(Excerpts from a dataset)
╭──

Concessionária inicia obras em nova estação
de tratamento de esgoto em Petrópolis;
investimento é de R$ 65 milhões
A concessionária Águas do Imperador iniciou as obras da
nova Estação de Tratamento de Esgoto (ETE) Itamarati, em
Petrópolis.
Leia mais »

╰──
╭──

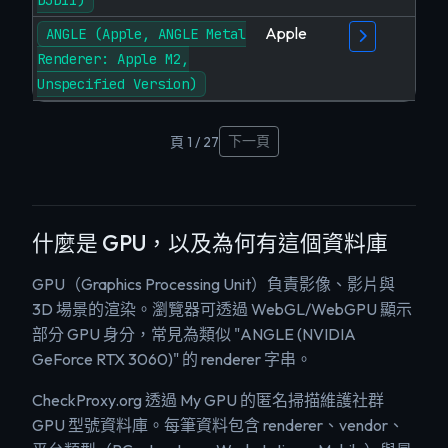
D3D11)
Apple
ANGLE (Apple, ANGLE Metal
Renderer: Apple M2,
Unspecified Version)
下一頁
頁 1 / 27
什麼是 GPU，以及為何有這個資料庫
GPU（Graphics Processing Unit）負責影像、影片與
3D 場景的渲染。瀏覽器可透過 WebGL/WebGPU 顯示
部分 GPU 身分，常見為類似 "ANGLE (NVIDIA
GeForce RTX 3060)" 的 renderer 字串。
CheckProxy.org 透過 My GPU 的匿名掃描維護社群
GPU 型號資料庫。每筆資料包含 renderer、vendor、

╰──

Among the entries, count the lines that hold "nova". Reply with the count only.

2